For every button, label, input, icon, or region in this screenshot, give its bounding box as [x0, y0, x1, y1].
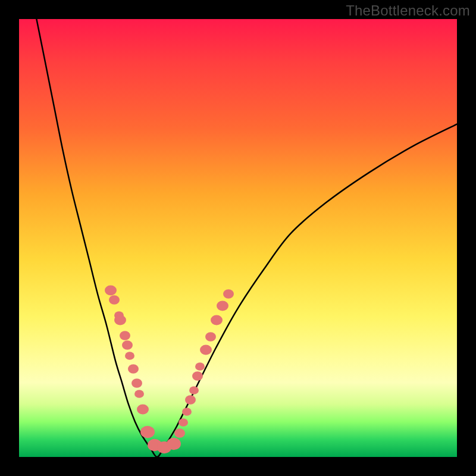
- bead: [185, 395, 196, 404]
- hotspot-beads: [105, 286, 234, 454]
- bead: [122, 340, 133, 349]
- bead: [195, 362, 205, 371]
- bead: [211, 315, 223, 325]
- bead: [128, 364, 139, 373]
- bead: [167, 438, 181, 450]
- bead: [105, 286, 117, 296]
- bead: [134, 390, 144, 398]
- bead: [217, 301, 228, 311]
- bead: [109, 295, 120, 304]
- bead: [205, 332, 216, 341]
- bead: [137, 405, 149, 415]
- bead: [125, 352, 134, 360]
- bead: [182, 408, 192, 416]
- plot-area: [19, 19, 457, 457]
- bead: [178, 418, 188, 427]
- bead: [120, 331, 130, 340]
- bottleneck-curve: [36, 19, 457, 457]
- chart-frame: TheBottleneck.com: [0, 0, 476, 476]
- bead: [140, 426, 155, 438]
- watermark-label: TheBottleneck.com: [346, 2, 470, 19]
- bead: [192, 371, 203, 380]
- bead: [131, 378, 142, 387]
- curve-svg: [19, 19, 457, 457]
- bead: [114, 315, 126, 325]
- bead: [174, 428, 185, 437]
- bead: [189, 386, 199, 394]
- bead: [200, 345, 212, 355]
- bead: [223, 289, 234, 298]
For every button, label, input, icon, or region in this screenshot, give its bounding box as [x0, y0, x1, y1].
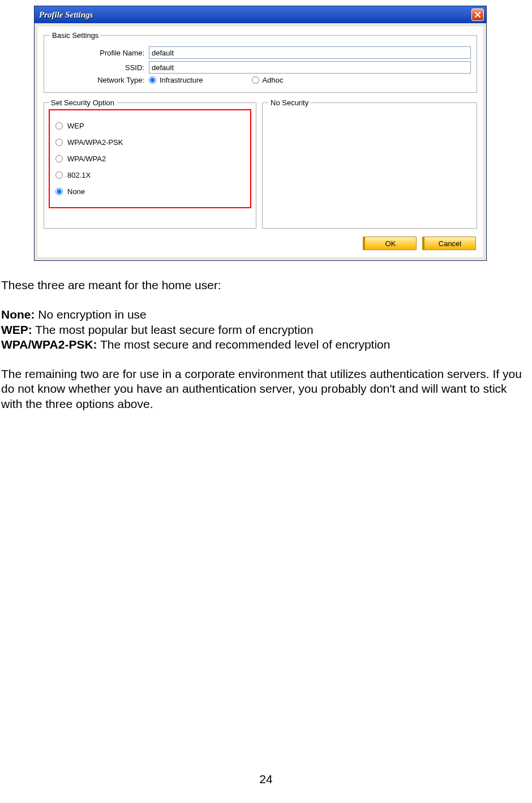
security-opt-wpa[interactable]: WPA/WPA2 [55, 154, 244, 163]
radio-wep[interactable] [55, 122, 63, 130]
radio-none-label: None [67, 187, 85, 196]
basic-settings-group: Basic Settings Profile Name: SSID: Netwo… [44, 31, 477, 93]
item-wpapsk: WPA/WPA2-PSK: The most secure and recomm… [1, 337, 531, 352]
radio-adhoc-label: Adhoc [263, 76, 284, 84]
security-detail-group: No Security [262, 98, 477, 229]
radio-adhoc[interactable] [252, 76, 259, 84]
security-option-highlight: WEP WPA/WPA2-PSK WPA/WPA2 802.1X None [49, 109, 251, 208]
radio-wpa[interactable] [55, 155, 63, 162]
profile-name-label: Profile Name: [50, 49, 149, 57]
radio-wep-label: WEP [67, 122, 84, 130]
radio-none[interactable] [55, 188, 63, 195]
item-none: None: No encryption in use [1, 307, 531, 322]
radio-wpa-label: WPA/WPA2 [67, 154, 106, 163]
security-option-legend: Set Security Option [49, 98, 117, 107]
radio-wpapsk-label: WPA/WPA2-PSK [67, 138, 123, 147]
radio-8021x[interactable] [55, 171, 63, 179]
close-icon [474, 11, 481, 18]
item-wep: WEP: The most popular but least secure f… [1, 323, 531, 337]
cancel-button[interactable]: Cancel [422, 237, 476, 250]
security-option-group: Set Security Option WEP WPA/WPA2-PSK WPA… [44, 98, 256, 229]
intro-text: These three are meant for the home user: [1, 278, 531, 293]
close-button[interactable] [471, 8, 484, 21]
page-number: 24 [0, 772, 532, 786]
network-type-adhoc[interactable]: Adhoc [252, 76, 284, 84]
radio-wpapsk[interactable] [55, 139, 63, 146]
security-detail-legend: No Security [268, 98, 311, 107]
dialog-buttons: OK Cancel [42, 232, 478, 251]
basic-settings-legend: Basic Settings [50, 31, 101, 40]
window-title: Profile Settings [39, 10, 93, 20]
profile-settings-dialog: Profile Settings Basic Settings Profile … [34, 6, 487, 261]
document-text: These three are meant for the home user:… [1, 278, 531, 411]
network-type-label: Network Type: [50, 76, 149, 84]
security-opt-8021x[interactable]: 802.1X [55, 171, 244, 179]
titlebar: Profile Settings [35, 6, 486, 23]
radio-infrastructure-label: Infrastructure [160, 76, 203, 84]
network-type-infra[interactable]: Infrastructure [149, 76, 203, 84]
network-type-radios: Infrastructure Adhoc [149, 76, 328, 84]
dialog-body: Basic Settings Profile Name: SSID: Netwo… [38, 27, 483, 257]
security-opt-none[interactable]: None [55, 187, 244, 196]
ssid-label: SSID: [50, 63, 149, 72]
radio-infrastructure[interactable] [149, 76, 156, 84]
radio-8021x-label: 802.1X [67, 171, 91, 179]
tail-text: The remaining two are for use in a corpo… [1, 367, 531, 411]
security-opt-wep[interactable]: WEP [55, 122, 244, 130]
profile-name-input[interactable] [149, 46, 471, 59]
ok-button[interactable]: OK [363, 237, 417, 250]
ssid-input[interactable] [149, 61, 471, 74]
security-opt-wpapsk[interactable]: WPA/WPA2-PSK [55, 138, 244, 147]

+ + +

What the task asks: Output all the entries above verbatim, please. No images.

Solution for this task:
For every button, label, input, icon, or region in this screenshot, give its bounding box as [x0, y0, x1, y1].
- bead: [185, 395, 196, 404]
- hotspot-beads: [105, 286, 234, 454]
- bead: [122, 340, 133, 349]
- bead: [195, 362, 205, 371]
- bead: [211, 315, 223, 325]
- bead: [128, 364, 139, 373]
- bead: [167, 438, 181, 450]
- bead: [105, 286, 117, 296]
- bead: [134, 390, 144, 398]
- bead: [217, 301, 228, 311]
- bead: [109, 295, 120, 304]
- bead: [205, 332, 216, 341]
- bead: [137, 405, 149, 415]
- bead: [125, 352, 134, 360]
- bead: [182, 408, 192, 416]
- plot-area: [19, 19, 457, 457]
- bead: [178, 418, 188, 427]
- bead: [120, 331, 130, 340]
- bottleneck-curve: [36, 19, 457, 457]
- chart-frame: TheBottleneck.com: [0, 0, 476, 476]
- bead: [140, 426, 155, 438]
- watermark-label: TheBottleneck.com: [346, 2, 470, 19]
- bead: [192, 371, 203, 380]
- bead: [131, 378, 142, 387]
- curve-svg: [19, 19, 457, 457]
- bead: [114, 315, 126, 325]
- bead: [174, 428, 185, 437]
- bead: [189, 386, 199, 394]
- bead: [200, 345, 212, 355]
- bead: [223, 289, 234, 298]
For every button, label, input, icon, or region in this screenshot, give its bounding box as [x0, y0, x1, y1].
security-opt-wpa[interactable]: WPA/WPA2 [55, 154, 244, 163]
radio-wep[interactable] [55, 122, 63, 130]
radio-none-label: None [67, 187, 85, 196]
basic-settings-group: Basic Settings Profile Name: SSID: Netwo… [44, 31, 477, 93]
item-wpapsk: WPA/WPA2-PSK: The most secure and recomm… [1, 337, 531, 352]
radio-adhoc-label: Adhoc [263, 76, 284, 84]
security-detail-group: No Security [262, 98, 477, 229]
radio-adhoc[interactable] [252, 76, 259, 84]
security-option-highlight: WEP WPA/WPA2-PSK WPA/WPA2 802.1X None [49, 109, 251, 208]
radio-wpa[interactable] [55, 155, 63, 162]
profile-name-label: Profile Name: [50, 49, 149, 57]
radio-wep-label: WEP [67, 122, 84, 130]
radio-none[interactable] [55, 188, 63, 195]
item-none: None: No encryption in use [1, 307, 531, 322]
radio-wpa-label: WPA/WPA2 [67, 154, 106, 163]
security-option-legend: Set Security Option [49, 98, 117, 107]
radio-wpapsk-label: WPA/WPA2-PSK [67, 138, 123, 147]
radio-8021x[interactable] [55, 171, 63, 179]
close-icon [474, 11, 481, 18]
item-wep: WEP: The most popular but least secure f… [1, 323, 531, 337]
cancel-button[interactable]: Cancel [422, 237, 476, 250]
security-option-group: Set Security Option WEP WPA/WPA2-PSK WPA… [44, 98, 256, 229]
intro-text: These three are meant for the home user: [1, 278, 531, 293]
close-button[interactable] [471, 8, 484, 21]
page-number: 24 [0, 772, 532, 786]
network-type-adhoc[interactable]: Adhoc [252, 76, 284, 84]
radio-wpapsk[interactable] [55, 139, 63, 146]
security-detail-legend: No Security [268, 98, 311, 107]
dialog-buttons: OK Cancel [42, 232, 478, 251]
basic-settings-legend: Basic Settings [50, 31, 101, 40]
window-title: Profile Settings [39, 10, 93, 20]
profile-settings-dialog: Profile Settings Basic Settings Profile … [34, 6, 487, 261]
document-text: These three are meant for the home user:… [1, 278, 531, 411]
network-type-label: Network Type: [50, 76, 149, 84]
security-opt-8021x[interactable]: 802.1X [55, 171, 244, 179]
titlebar: Profile Settings [35, 6, 486, 23]
radio-infrastructure-label: Infrastructure [160, 76, 203, 84]
network-type-infra[interactable]: Infrastructure [149, 76, 203, 84]
network-type-radios: Infrastructure Adhoc [149, 76, 328, 84]
dialog-body: Basic Settings Profile Name: SSID: Netwo… [38, 27, 483, 257]
security-opt-none[interactable]: None [55, 187, 244, 196]
ssid-label: SSID: [50, 63, 149, 72]
radio-infrastructure[interactable] [149, 76, 156, 84]
radio-8021x-label: 802.1X [67, 171, 91, 179]
tail-text: The remaining two are for use in a corpo… [1, 367, 531, 411]
security-opt-wep[interactable]: WEP [55, 122, 244, 130]
profile-name-input[interactable] [149, 46, 471, 59]
ok-button[interactable]: OK [363, 237, 417, 250]
ssid-input[interactable] [149, 61, 471, 74]
security-opt-wpapsk[interactable]: WPA/WPA2-PSK [55, 138, 244, 147]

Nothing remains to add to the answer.